Explanation / Answer

Hi! I hope you´re doing nice!

I´m going to start from the next reactions:

(1) FeCl-3(ac) ----> Fe+3(ac) + 3Cl-(ac)

(2) KSCN(ac) ----> K+(ac) + SCN-(ac)

If the cation Fe+3(ac) and SCN-(ac) reacts results the followiong:

(3) Fe+3(ac) + SCN-(ac) <----> Fe(SCN)+2(ac) "This is the chemical reaction of the present problem"

The color of the solution obtained is red.

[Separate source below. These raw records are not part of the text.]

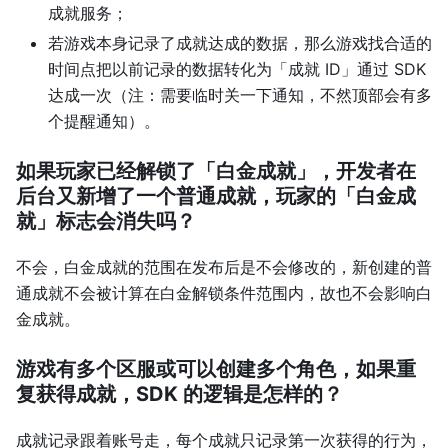
成就服务；
若游戏本身记录了成就达成的数据，那么游戏找合适的
时间点把以前记录的数据转化为「成就 ID」通过 SDK
达成一次（注：需要临时关一下通知，不然顶部会有多
个提醒通知）。
如果玩家已经解锁了「白金成就」，开发者在
后台又新增了一个普通成就，玩家的「白金成
就」标志会消失吗？
不会，白金成就的范围在发布后是不会修改的，新创建的普
通成就不会被计算在白金解锁条件范围内，故也不会影响白
金成就。
游戏有多个区服或可以创建多个角色，如果重
复获得成就，SDK 的逻辑是怎样的？
成就记录跟着账号走，每个成就只记录第一次获得的行为，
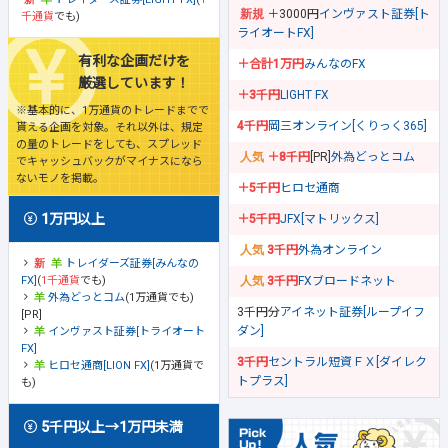
＋3000円
インヴァスト証券[ト
千通貨
でも)
ライオートFX]
有利な企画だけを
＋合計1万円
みんなのFX
厳選しています！
＋3千円
LIGHT FX
※基本的に、1万通貨のトレードまでで
4千円
岡三オンライン[くりっく365]
貰える企画を対象。それ以外は、規定
の量のトレードをしても、スプレッド
＋8千円
[PR]
外為どっとコム
でキャッシュバックがマイナスになら
ないモノを掲載。
＋5千円
ヒロセ通商
1万円以上
＋5千円
JFX[マトリックス]
3千円
外為オンライン
トレイダーズ証券[みんなの
FX]
(
1千通貨
でも)
3千円
FXブロードネット
外為どっとコム
(1万通貨でも)
3千円分
アイネット証券[ループイフ
[PR]
ダン]
インヴァスト証券[トライオート
FX]
3千円
セントラル短資ＦＸ[ダイレク
ヒロセ通商[LION FX]
(1万通貨で
トプラス]
も)
5千円以上→1万円未満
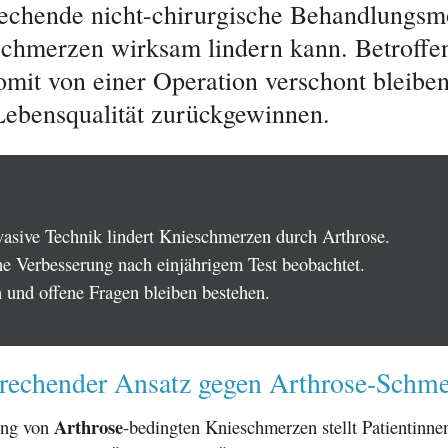
rechende nicht-chirurgische Behandlungsm
 Schmerzen wirksam lindern kann. Betroffe
omit von einer Operation verschont bleibe
ebensqualität zurückgewinnen.
vasive Technik lindert Knieschmerzen durch Arthrose.
he Verbesserung nach einjährigem Test beobachtet.
 und offene Fragen bleiben bestehen.
prechender Ansatz gegen Arthrose-Schm
Arthrose
ung von
-bedingten Knieschmerzen stellt Patientinne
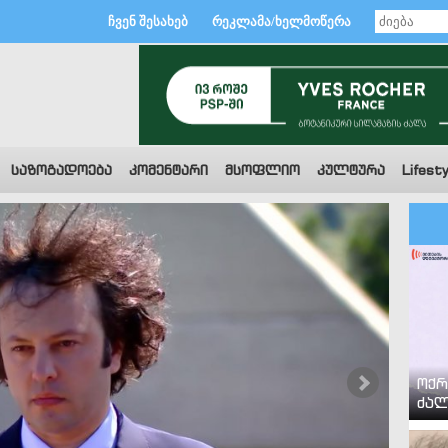
ჩვენ შესახებ
რეკლამა/ხელმოწერა
საზოგადოება
კომენტარი
მსოფლიო
კულტურა
Lifesty
ოქრ
ძალ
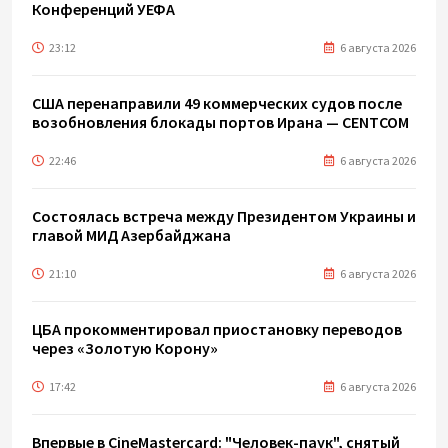
Конференций УЕФА
23:12
6 августа 2026
США перенаправили 49 коммерческих судов после
возобновления блокады портов Ирана — CENTCOM
22:46
6 августа 2026
Состоялась встреча между Президентом Украины и
главой МИД Азербайджана
21:10
6 августа 2026
ЦБА прокомментировал приостановку переводов
через «Золотую Корону»
17:42
6 августа 2026
Впервые в CineMastercard: "Человек-паук", снятый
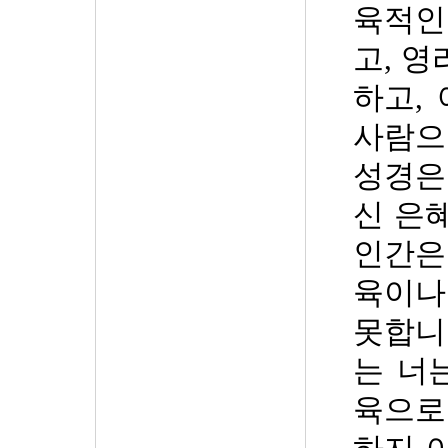
육적인
고
,
영
하고
,
사람으
성경은
신 은
인간은
육이나
못합니
는 너
육으로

Once the concentration of [FeSCN]+2 in the equilibrium is determined and as the concentrations of Fe+3 and SCN- are known, it will be possible to determine the final or equilibrium concentrations of the reactants, according to the expressions following:

For trail 2 in table1:

[Fe+3]final = [Fe+3]i - [Fe(SCN)+2]eq = 0.194M - 6.0x10^-5M = 019394 M

[SCN-]final = [SCN-]i - [Fe(SCN)+2]eq = 6.0x10^-5M - 6.0x10^-5M = 0M ---> That is the situation I don´t want to have, I don´t want the [SCN-] to be zero

ICE TABLE: (Initial, Change and Equilibrium):

Reaction: Fe+3(ac) + SCN-(ac) <----> Fe(SCN)+2(ac)

Initial 0.194M 6.0x10^-5M 0.000M

Change -xM -xM +xM

Equilibrium (0.194-x)M (6.0x10^-5-x)M 6.0x10^-5M

The mathematical model for the equilibrium constant is the following:

Keq= [Fe(SCN)+2]eq / [Fe+3]eq * [SCN-]eq = 6.0x10^-5 / (0.194-x) * (6.0x10^-5-x)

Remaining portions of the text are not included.